Similar to esearch, the elink
command also returns either the History Server or a vector of ids if the cmd option is switched to neighbor (default is neighbor_history).
elink("15718680,157427902", dbfrom="protein", db="gene")
db link query_key WebEnv
1 gene protein_gene 1 NCID_1_15399116_130.14.18.52_9001_1330231183_1240047351
elink("15718680,157427902", dbfrom="protein", db="gene", cmd="neighbor")
[1] 522311 3702
These commands can also be nested to return complicated queries in a single line (esearch-> elink -> esummary). In this case, viral genomes linked to a Reference sequence in Entrez genome are displayed. Many links are also available as filters, so this search in nuccore would also work Nipah virus[ORGN] AND nuccore genome samespecies[Filter]
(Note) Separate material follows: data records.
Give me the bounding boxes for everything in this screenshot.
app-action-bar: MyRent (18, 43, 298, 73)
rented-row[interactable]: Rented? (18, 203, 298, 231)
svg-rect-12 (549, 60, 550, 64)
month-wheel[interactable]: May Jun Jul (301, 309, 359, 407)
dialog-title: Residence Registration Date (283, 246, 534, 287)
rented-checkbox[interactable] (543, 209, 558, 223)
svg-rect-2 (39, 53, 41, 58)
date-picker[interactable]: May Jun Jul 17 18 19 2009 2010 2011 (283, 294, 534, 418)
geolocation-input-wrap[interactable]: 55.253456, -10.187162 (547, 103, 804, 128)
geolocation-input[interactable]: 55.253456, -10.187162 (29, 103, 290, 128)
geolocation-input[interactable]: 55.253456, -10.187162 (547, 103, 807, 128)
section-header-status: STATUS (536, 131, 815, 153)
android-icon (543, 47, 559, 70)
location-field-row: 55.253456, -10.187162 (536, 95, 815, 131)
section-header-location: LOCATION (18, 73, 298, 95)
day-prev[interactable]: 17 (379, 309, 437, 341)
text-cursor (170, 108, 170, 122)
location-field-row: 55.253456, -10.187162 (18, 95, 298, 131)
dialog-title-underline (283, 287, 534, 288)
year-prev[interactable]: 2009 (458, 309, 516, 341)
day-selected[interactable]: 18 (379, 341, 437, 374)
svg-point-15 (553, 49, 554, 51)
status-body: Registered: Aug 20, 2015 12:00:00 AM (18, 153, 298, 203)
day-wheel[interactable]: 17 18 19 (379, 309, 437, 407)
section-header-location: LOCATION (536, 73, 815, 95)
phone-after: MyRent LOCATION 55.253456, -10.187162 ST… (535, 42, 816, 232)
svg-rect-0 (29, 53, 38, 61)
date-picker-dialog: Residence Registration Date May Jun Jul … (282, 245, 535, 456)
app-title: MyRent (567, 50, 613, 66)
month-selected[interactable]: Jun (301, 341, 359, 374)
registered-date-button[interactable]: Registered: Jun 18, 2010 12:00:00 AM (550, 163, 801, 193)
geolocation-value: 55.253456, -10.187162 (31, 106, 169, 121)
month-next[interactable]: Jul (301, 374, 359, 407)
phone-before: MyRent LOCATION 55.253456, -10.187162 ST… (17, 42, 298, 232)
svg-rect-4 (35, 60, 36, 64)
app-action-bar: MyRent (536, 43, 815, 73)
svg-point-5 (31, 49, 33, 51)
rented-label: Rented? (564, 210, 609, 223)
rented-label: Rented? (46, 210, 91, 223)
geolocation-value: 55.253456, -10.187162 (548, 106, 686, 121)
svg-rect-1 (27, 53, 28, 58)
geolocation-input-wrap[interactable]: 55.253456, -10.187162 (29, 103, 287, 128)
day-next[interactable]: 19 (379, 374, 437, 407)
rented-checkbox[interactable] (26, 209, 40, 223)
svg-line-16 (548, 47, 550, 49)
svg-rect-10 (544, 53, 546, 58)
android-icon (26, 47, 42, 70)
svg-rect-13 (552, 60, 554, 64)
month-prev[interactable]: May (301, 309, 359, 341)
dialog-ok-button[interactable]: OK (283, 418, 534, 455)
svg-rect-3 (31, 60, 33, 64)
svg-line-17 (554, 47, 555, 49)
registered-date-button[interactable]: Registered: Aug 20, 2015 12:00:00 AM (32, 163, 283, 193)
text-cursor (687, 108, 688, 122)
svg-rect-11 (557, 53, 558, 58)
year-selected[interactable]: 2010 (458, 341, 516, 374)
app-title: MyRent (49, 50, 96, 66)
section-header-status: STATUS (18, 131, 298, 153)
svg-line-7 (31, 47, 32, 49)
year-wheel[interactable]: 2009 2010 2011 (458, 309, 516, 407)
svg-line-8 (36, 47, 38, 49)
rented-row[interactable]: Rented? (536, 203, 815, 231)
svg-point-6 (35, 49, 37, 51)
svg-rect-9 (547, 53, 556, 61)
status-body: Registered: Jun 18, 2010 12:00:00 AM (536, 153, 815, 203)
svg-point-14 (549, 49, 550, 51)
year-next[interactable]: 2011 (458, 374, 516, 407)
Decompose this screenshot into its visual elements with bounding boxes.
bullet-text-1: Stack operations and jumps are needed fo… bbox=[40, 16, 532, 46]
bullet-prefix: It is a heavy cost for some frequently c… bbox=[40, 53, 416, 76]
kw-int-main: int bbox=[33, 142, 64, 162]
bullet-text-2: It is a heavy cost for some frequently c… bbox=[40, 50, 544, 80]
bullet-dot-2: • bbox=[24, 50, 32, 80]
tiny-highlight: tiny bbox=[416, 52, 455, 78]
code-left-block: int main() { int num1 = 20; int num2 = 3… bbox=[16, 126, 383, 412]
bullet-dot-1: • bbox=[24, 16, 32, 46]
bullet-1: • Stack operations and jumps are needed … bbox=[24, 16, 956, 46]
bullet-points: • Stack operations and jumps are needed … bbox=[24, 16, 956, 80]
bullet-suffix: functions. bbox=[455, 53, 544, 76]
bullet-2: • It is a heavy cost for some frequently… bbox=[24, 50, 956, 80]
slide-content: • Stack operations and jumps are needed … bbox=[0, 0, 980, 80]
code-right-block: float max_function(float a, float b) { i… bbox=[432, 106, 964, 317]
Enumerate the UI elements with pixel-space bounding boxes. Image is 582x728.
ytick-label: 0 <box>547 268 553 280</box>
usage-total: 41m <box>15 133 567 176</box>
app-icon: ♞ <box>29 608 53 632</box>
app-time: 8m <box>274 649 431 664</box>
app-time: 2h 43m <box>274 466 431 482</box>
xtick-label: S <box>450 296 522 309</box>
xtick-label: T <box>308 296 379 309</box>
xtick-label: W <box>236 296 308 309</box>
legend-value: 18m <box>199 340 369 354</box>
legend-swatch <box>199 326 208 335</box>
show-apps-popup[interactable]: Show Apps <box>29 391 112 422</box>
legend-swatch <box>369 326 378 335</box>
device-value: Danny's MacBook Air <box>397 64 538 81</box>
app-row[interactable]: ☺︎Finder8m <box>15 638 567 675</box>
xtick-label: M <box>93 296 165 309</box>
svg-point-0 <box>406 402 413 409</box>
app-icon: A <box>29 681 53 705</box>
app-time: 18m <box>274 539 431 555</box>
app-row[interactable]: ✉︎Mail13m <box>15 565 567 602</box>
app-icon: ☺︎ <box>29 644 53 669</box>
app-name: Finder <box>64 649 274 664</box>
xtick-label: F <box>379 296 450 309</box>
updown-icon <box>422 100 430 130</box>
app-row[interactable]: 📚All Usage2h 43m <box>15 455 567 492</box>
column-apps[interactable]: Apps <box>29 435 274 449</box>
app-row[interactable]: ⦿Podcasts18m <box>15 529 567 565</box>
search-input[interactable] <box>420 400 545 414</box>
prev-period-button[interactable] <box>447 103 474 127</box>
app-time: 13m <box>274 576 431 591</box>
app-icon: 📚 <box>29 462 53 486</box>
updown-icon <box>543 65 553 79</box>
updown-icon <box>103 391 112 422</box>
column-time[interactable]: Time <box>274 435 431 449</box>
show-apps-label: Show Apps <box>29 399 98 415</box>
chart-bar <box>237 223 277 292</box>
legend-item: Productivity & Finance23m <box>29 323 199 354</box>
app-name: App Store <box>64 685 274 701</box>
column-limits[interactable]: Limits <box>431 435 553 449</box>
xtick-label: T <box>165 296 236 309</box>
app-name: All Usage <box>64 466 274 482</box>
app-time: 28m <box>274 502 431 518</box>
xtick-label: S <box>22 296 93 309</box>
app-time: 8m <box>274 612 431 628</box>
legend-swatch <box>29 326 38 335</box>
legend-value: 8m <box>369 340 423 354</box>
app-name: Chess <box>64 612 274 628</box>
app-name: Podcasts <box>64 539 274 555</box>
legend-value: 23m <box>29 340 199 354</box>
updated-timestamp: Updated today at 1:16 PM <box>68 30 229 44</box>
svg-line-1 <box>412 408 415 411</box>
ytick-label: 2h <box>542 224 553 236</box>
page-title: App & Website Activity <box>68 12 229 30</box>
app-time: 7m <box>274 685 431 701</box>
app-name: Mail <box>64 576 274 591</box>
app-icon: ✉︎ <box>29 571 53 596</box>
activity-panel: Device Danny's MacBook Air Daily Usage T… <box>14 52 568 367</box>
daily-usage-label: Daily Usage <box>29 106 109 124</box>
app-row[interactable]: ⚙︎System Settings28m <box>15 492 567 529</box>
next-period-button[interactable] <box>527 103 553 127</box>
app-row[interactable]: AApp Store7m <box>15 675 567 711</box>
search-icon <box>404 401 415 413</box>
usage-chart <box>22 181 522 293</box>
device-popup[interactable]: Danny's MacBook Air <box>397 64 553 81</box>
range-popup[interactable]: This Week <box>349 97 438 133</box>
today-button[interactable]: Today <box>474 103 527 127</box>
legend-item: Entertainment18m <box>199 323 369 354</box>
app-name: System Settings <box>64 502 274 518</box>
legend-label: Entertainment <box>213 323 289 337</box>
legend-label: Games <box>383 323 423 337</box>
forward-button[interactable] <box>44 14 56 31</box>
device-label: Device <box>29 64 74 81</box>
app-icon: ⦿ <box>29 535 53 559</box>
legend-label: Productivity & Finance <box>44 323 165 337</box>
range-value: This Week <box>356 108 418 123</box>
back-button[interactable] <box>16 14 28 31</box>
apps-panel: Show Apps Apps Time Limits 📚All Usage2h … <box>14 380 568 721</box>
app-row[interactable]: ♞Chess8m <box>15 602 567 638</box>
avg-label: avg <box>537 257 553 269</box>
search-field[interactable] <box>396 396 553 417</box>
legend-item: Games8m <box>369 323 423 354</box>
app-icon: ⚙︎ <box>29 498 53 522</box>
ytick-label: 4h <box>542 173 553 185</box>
esummary( elink( esearch("Nipah virus", "genome"), db="nuccore", linkname="genome_nuccore_samespecies"))[, c(2,3,6,10)]
[1] "1 result found"
Caption Title CreateDate Length
1 JN808863 Nipah virus isolate NIVBGD2008RAJBARI, complete genome 2012/02/04 18252
2 JN808857 Nipah virus isolate NIVBGD2008MANIKGONJ, complete genome 2012/02/04 18252
3 FJ513078 Nipah virus isolate Ind-Nipah-07-FG from India, complete genome 2009/12/31 18252
4 AY988601 Nipah virus from Bangladesh, complete genome 2005/06/01 18252
5 AJ627196 Nipah virus complete genome, isolate NV/MY/99/VRI-0626 2005/01/07 18246
6 AJ564623 Nipah virus complete genome, isolate NV/MY/99/UM-0128 2004/01/05 18246
7 AJ564622 Nipah virus complete genome, isolate NV/MY/99/VRI-1413 2004/01/05 18246
8 AJ564621 Nipah virus complete genome, isolate NV/MY/99/VRI-2794 2004/01/05 18246
9 AY029768 Nipah virus isolate UMMC2, complete genome 2001/09/07 18246
10 AY029767 Nipah virus isolate UMMC1, complete genome 2001/09/07 18246
Check the help pages for additional details and please post any comments or issues.